In recent years, a plurality of affinity prediction models based on deep learning appear in the industry, wherein a representative algorithm is DeepSeqPan [7], the method respectively learns the characteristics of polypeptide and HLA through two sets of independent convolution networks, and predicts the affinity output through a neural network after combining the characteristics; similar ideas are used for MHCSeqNet [8] which uses Gated Recurrent Units (GRUs) instead of convolutional neural networks in order to learn variable-length data of various polypeptides, and AI-MHC [9] which processes different polypeptides by Padding (Padding) to realize variable-length input learning using more efficient convolutional neural networks; similar work also has ACME [10], which differs from DeepseqPan in that splicing each HLA computation layer splices a polypeptide characterization vector; in addition to using natural language processing techniques, convMHC [11] models the affinity model using a class of image processing ideas: and establishing the position physicochemical data of the polypeptide and the HLA molecules into a plurality of 2-dimensional data matrixes, and predicting an affinity model by adopting a 2-dimensional convolutional neural network.

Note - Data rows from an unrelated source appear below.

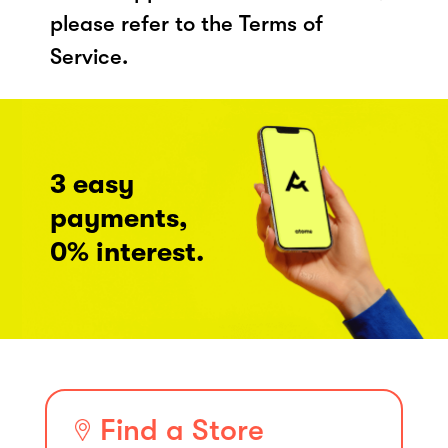
please refer to the Terms of
Service.
3 easy
payments,
0% interest.
Find a Store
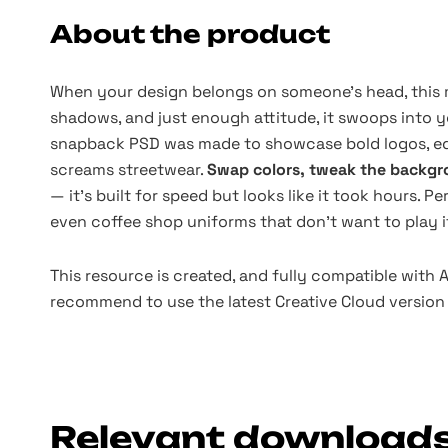
About the product
When your design belongs on someone’s head, this mo
shadows, and just enough attitude, it swoops into 
snapback PSD was made to showcase bold logos, ed
screams streetwear.
Swap colors, tweak the backgro
— it’s built for speed but looks like it took hours. Pe
even coffee shop uniforms that don’t want to play it
This resource is created, and fully compatible with
recommend to use the latest Creative Cloud version 
Relevant download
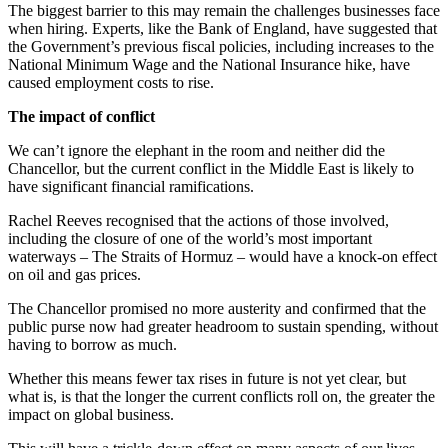
The biggest barrier to this may remain the challenges businesses face
when hiring. Experts, like the Bank of England, have suggested that
the Government’s previous fiscal policies, including increases to the
National Minimum Wage and the National Insurance hike, have
caused employment costs to rise.
The impact of conflict
We can’t ignore the elephant in the room and neither did the
Chancellor, but the current conflict in the Middle East is likely to
have significant financial ramifications.
Rachel Reeves recognised that the actions of those involved,
including the closure of one of the world’s most important
waterways – The Straits of Hormuz – would have a knock-on effect
on oil and gas prices.
The Chancellor promised no more austerity and confirmed that the
public purse now had greater headroom to sustain spending, without
having to borrow as much.
Whether this means fewer tax rises in future is not yet clear, but
what is, is that the longer the current conflicts roll on, the greater the
impact on global business.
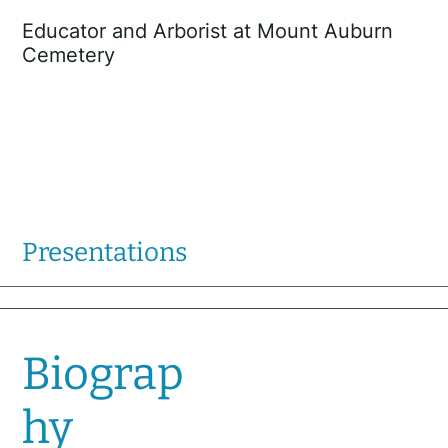
Educator and Arborist at Mount Auburn
Cemetery
Presentations
Biograp
hy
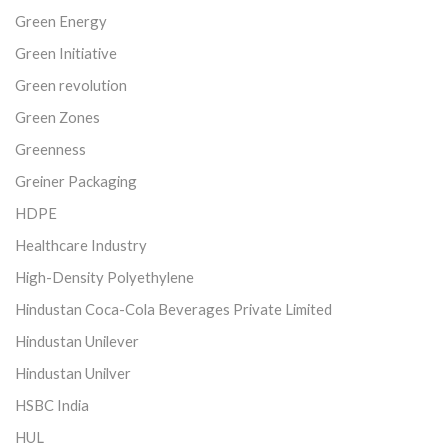
Green Energy
Green Initiative
Green revolution
Green Zones
Greenness
Greiner Packaging
HDPE
Healthcare Industry
High-Density Polyethylene
Hindustan Coca-Cola Beverages Private Limited
Hindustan Unilever
Hindustan Unilver
HSBC India
HUL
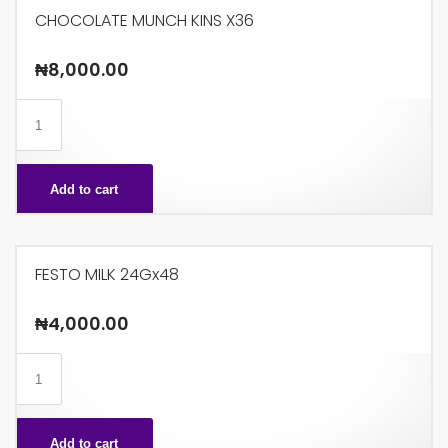
CHOCOLATE MUNCH KINS X36
₦
8,000.00
CHOCOLATE
MUNCH
KINS
Add to cart
X36
quantity
FESTO MILK 24Gx48
₦
4,000.00
FESTO
MILK
24Gx48
Add to cart
quantity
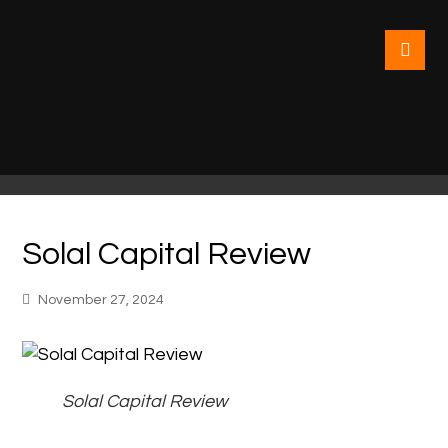
Solal Capital Review
November 27, 2024
Solal Capital Review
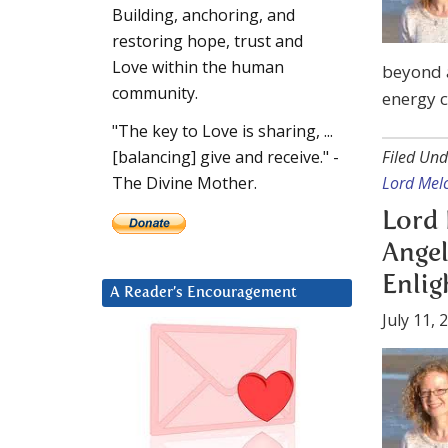
Building, anchoring, and
restoring hope, trust and
Love within the human
beyond a
community.
energy 
"The key to Love is sharing, ...
Filed Und
[balancing] give and receive." -
Lord Mel
The Divine Mother.
Lord 
Angel
Enli
A Reader’s Encouragement
July 11, 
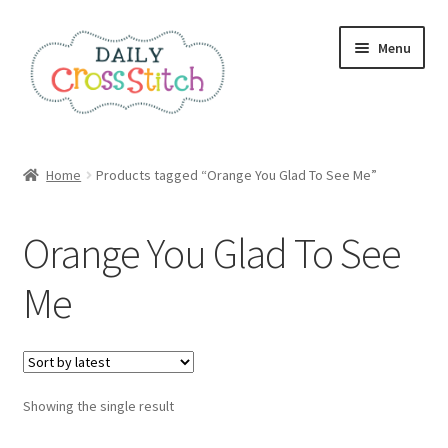
Skip
Skip
Menu
to
to
navigation
content
Home
Home
Products tagged “Orange You Glad To See Me”
100 Cross Stitch Charts for Beginners – Book
Orange You Glad To See
Affiliate Dashboard
Me
All Cross Stitch One Dollar
Books
Showing the single result
Cancel Subscription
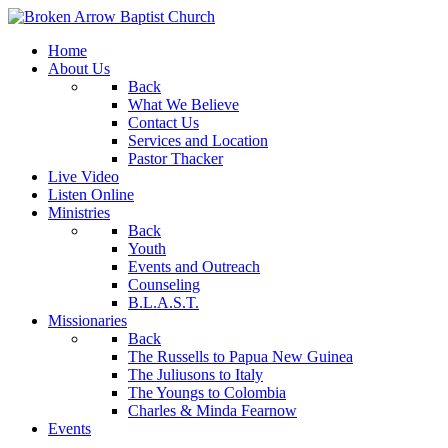
Home
About Us
Back
What We Believe
Contact Us
Services and Location
Pastor Thacker
Live Video
Listen Online
Ministries
Back
Youth
Events and Outreach
Counseling
B.L.A.S.T.
Missionaries
Back
The Russells to Papua New Guinea
The Juliusons to Italy
The Youngs to Colombia
Charles & Minda Fearnow
Events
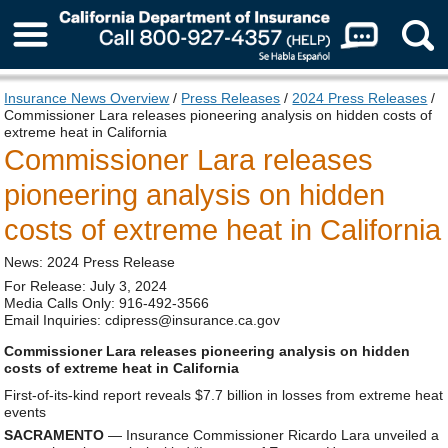
About Us
Insurance News Overview
/
Press Releases
/
2024 Press Releases
/
Commissioner Lara releases pioneering analysis on hidden costs of
extreme heat in California
Commissioner Lara releases
pioneering analysis on hidden
costs of extreme heat in California
News: 2024 Press Release
For Release: July 3, 2024
Media Calls Only: 916-492-3566
Email Inquiries: cdipress@insurance.ca.gov
Commissioner Lara releases pioneering analysis on hidden
costs of extreme heat in California
First-of-its-kind report reveals $7.7 billion in losses from extreme heat
events
SACRAMENTO
— Insurance Commissioner Ricardo Lara unveiled a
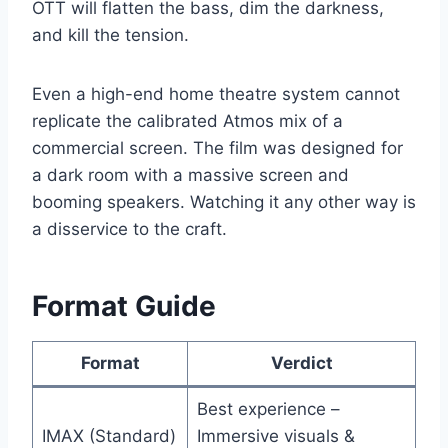
OTT will flatten the bass, dim the darkness,
and kill the tension.
Even a high-end home theatre system cannot
replicate the calibrated Atmos mix of a
commercial screen. The film was designed for
a dark room with a massive screen and
booming speakers. Watching it any other way is
a disservice to the craft.
Format Guide
Format
Verdict
Best experience –
IMAX (Standard)
Immersive visuals &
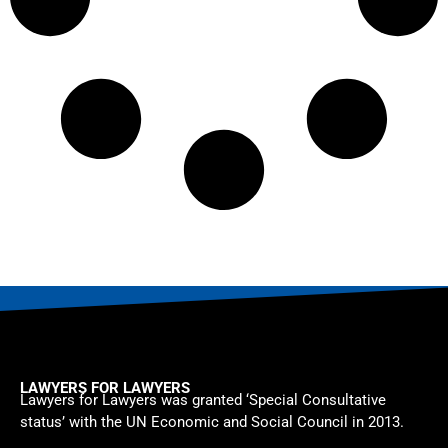
LAWYERS FOR LAWYERS
Lawyers for Lawyers was granted ‘Special Consultative
status’ with the UN Economic and Social Council in 2013.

The main disadvantages of the prior art are that: 1) there is a lack of an efficient way to model expressed polypeptide-HLA complexes. In the method, the sequence characteristics of the polypeptide and the HLA molecule are learned through an independent neural network and then are directly spliced into a whole, and the structure of a complex generated once the polypeptide and the typing are presented is not considered in model design; 2) the polypeptide sequence is short, the effect of directly using a deep network is poor, and related work mostly adopts a shallow network. [6] A large number of traditional neural network aggregation are adopted to make up for the defect of weak learning ability of a single model; [7,9,10] all use shallow convolutional networks for learning polypeptide features; 3) certain methods do not take into account polypeptide length diversity. [11] Although the deep network can be used for polypeptide learning, the design only can consider fixed length and cannot realize variable length; the same problem occurs in [6 ].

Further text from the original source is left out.